## Supplied records
※ ※ ※
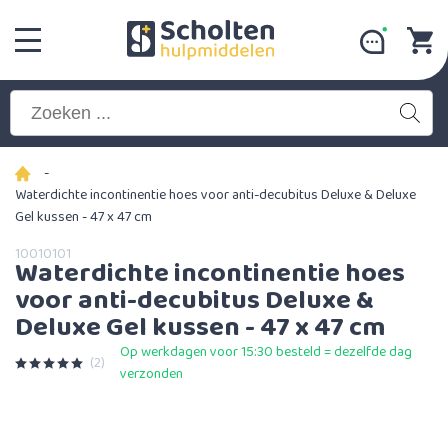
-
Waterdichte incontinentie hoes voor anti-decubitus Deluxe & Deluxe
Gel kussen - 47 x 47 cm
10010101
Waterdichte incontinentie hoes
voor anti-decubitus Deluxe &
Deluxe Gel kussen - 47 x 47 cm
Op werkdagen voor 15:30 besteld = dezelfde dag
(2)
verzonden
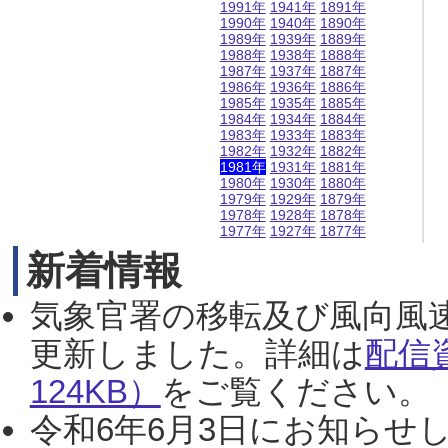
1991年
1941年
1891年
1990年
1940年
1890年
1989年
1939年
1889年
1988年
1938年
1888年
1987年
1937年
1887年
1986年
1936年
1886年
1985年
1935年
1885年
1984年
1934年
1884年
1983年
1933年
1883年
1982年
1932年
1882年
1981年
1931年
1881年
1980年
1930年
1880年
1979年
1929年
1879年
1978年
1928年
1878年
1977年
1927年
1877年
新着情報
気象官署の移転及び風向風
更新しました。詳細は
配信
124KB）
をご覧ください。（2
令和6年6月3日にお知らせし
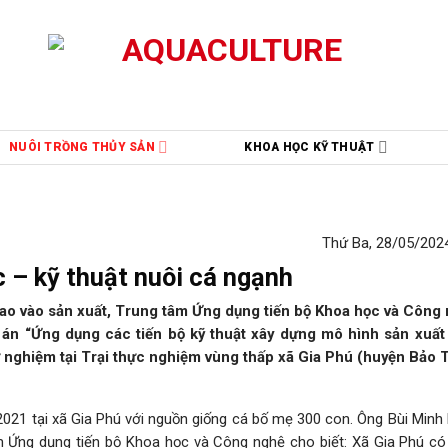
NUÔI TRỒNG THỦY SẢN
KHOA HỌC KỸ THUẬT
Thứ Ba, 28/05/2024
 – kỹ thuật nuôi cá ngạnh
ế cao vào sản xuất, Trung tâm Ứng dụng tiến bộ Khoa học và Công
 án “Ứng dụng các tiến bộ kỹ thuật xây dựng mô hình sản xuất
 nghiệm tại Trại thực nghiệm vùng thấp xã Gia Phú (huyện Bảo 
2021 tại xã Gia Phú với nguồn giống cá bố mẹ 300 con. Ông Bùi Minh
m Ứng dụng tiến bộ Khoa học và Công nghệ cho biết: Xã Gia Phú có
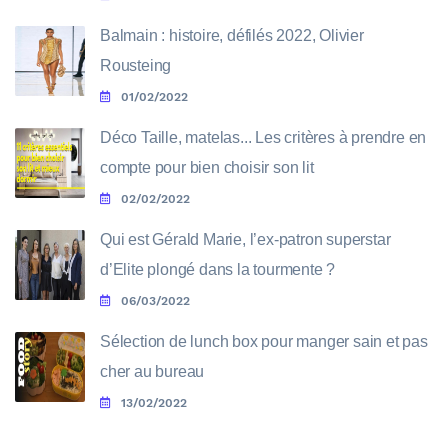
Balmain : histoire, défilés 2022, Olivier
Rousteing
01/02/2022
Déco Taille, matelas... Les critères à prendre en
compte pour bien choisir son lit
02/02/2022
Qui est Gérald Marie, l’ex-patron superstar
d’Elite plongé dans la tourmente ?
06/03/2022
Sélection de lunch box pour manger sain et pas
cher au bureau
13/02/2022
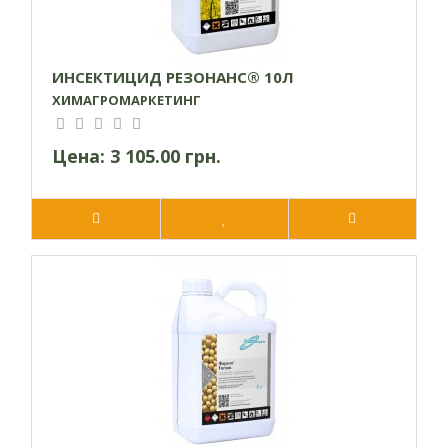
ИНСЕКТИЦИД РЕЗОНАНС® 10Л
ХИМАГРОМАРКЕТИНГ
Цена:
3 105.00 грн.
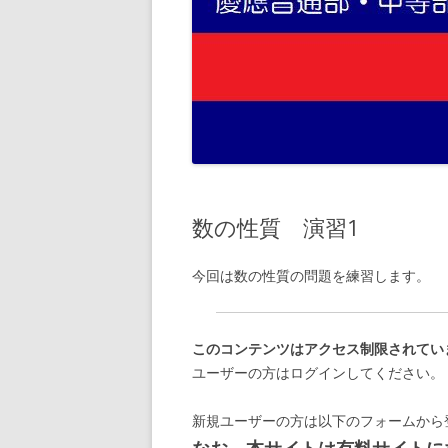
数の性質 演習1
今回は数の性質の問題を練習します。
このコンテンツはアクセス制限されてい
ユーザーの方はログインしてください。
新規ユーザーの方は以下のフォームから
※ ※ ※
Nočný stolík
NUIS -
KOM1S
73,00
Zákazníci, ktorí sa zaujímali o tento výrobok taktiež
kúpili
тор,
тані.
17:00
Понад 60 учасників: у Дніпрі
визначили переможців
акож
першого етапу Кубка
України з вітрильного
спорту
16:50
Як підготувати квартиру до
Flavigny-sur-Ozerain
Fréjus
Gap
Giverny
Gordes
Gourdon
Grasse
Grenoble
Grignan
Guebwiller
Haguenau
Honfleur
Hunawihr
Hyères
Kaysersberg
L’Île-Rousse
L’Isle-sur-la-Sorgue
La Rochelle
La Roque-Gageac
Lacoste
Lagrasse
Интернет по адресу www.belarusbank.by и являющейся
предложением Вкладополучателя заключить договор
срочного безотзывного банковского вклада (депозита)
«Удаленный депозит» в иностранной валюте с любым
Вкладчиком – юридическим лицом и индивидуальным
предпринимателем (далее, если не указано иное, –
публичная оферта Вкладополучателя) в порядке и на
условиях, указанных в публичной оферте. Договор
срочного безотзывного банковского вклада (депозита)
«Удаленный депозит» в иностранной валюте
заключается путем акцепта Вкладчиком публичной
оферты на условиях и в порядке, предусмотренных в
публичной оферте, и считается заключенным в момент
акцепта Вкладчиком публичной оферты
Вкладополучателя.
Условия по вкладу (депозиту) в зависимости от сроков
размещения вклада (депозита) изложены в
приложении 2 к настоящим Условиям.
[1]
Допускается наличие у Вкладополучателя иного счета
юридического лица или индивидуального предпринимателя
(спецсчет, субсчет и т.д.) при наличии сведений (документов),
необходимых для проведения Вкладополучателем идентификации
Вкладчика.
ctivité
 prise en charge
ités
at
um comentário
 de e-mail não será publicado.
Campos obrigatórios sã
※ ※ ※
## What is needed
A verbatim reproduction is expected: starting at the line above that has "cher au bureau", ending at the line that has "新規ユーザーの方は以下のフォームから", both included, and with no pictures and no other lines.

## Exercise answer
cher au bureau
13/02/2022
ИНСЕКТИЦИД РЕЗОНАНС® 10Л
ХИМАГРОМАРКЕТИНГ
Цена:
3 105.00 грн.
数の性質 演習1
今回は数の性質の問題を練習します。
このコンテンツはアクセス制限されてい
ユーザーの方はログインしてください。
新規ユーザーの方は以下のフォームから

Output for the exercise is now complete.